[Collected data]
================

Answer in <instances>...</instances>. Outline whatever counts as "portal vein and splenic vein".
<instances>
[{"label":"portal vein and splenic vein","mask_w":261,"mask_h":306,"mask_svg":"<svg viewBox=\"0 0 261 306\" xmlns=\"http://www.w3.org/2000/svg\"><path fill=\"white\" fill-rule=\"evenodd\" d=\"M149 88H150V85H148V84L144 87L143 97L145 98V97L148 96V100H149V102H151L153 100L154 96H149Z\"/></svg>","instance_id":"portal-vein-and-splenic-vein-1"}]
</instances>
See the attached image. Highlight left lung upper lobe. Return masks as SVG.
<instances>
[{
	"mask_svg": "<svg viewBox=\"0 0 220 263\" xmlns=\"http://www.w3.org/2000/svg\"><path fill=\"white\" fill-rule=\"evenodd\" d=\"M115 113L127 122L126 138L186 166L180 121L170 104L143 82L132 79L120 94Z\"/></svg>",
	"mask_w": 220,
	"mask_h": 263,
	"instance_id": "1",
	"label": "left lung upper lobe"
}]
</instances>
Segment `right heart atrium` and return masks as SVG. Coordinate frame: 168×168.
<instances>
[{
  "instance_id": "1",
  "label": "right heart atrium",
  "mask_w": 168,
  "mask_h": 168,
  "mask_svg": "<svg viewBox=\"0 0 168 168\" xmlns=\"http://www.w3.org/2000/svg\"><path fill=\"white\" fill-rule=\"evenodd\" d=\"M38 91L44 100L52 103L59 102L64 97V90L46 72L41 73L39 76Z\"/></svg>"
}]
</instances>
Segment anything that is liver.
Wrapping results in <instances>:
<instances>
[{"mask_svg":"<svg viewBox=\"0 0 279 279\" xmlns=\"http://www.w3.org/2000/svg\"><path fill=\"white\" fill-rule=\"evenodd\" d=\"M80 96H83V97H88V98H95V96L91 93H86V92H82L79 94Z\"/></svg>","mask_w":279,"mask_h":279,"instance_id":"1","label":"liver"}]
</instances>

================

__Your instructions__:
Restating all of the data exactly is the whole task.

__Output__:
Answer in <instances>...</instances>. Outline whatever counts as "portal vein and splenic vein".
<instances>
[{"label":"portal vein and splenic vein","mask_w":261,"mask_h":306,"mask_svg":"<svg viewBox=\"0 0 261 306\" xmlns=\"http://www.w3.org/2000/svg\"><path fill=\"white\" fill-rule=\"evenodd\" d=\"M149 88H150V85H148V84L144 87L143 97L145 98V97L148 96V100H149V102H151L153 100L154 96H149Z\"/></svg>","instance_id":"portal-vein-and-splenic-vein-1"}]
</instances>
See the attached image. Highlight left lung upper lobe. Return masks as SVG.
<instances>
[{
	"mask_svg": "<svg viewBox=\"0 0 220 263\" xmlns=\"http://www.w3.org/2000/svg\"><path fill=\"white\" fill-rule=\"evenodd\" d=\"M115 113L127 122L126 138L186 166L180 121L170 104L143 82L132 79L120 94Z\"/></svg>",
	"mask_w": 220,
	"mask_h": 263,
	"instance_id": "1",
	"label": "left lung upper lobe"
}]
</instances>
Segment `right heart atrium` and return masks as SVG. Coordinate frame: 168×168.
<instances>
[{
  "instance_id": "1",
  "label": "right heart atrium",
  "mask_w": 168,
  "mask_h": 168,
  "mask_svg": "<svg viewBox=\"0 0 168 168\" xmlns=\"http://www.w3.org/2000/svg\"><path fill=\"white\" fill-rule=\"evenodd\" d=\"M38 91L44 100L52 103L59 102L64 97V90L46 72L41 73L39 76Z\"/></svg>"
}]
</instances>
Segment anything that is liver.
Wrapping results in <instances>:
<instances>
[{"mask_svg":"<svg viewBox=\"0 0 279 279\" xmlns=\"http://www.w3.org/2000/svg\"><path fill=\"white\" fill-rule=\"evenodd\" d=\"M80 96H83V97H88V98H95V96L91 93H86V92H82L79 94Z\"/></svg>","mask_w":279,"mask_h":279,"instance_id":"1","label":"liver"}]
</instances>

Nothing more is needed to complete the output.